Et déjà, le lundi matin, il faut penser au retour mais avant de reprendre le train, un petit pèlerinage s’impose au morceau de mur resté debout et mis à la disposition des artistes pour exprimer leur sentiment au lendemain de la chute de cette honteuse barrière. Ce tronçon de mur se trouve sur les bords de la Spree, Mühlenstrasse, au Sud Est de Berlin. Ce vestige du mur dégage moins d’émotion que celui qui est conservé du côté de Checkpoint Charlie, il appartient désormais plus au folklore avec ses décorations qui ont été largement médiatisées dans la presse, au cinéma, à la télévision et partout où l’on voit des images de Berlin. Les autorités berlinoises s’interrogent désormais sur son devenir car le mur s’effrite sous l’effet du climat et des prélèvements des touristes et les fresques ont tendance à disparaître sous les graffitis et tags de certains de ces touristes. Une partie de la population s’interroge sur l’opportunité de payer bien cher pour conserver debout un monument que les Berlinois ont eu tant de mal à faire tomber. Si ce vestige est définitivement détruit nous aurons au moins eu la satisfaction de voir à quoi il ressemblait et d’admirer les fresques qui le recouvraient.
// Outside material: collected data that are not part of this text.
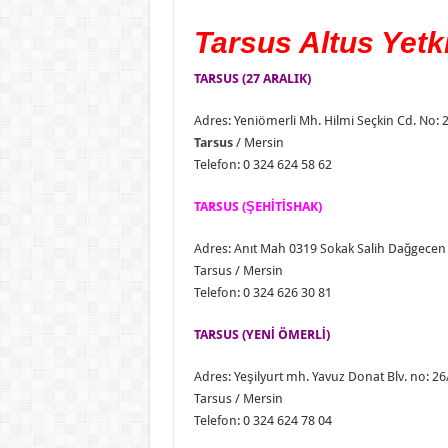
Tarsus Altus Yetki
TARSUS (27 ARALIK)
Adres: Yeniömerli Mh. Hilmi Seçkin Cd. No: 
Tarsus
/ Mersin
Telefon: 0 324 624 58 62
TARSUS (ŞEHİTİSHAK)
Adres: Anıt Mah 0319 Sokak Salih Dağgecen A
Tarsus / Mersin
Telefon: 0 324 626 30 81
TARSUS (YENİ ÖMERLİ)
Adres: Yeşilyurt mh. Yavuz Donat Blv. no: 26
Tarsus / Mersin
Telefon: 0 324 624 78 04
Mais l’heure est venue de reprendre le train pour arriver, après une longue traversée de l’Allemagne, sur les bords du Bodensee au début de la nuit. L’ICE allemand n’est pas aussi confortable que le TGV français mais il est certainement plus spacieux. Il roule moins vite faute de voies spécifiques et adaptées et il fait honneur à la réputation des trains allemands en prenant rapidement un retard suffisamment important pour nous faire craindre de rater notre correspondance à Offenburg. Mais, le retard accumulé est suffisamment compensé pour nous permettre d’effectuer notre changement de train sans difficulté et nous pouvons rejoindre les bords du lac vers 22 h 00 après près de huit heures de voyage à travers l’Allemagne.

Il conviendrait certainement d’ajouter une journée supplémentaire à ce voyage, en partant le jeudi soir par exemple, pour élargir les visites, sortir un peu du périmètre central et partir à la découverte de ce qu’était Berlin Est, au temps de la RDA, dans des secteurs qui n’ont pas encore été trop touchés par les rénovations qui ont déjà profondément modifié le paysage berlinois. Mais, ce voyage nous a tout de même laissé beaucoup de souvenirs et nous aidera à mettre des images sur la multitude de livres et documents divers que nous avons vus ou lus, et que nous lirons encore, sur tout ce qui s’est passé à Berlin pendant ce demi-siècle qui a tellement compté pour le sort du monde et de l’humanité.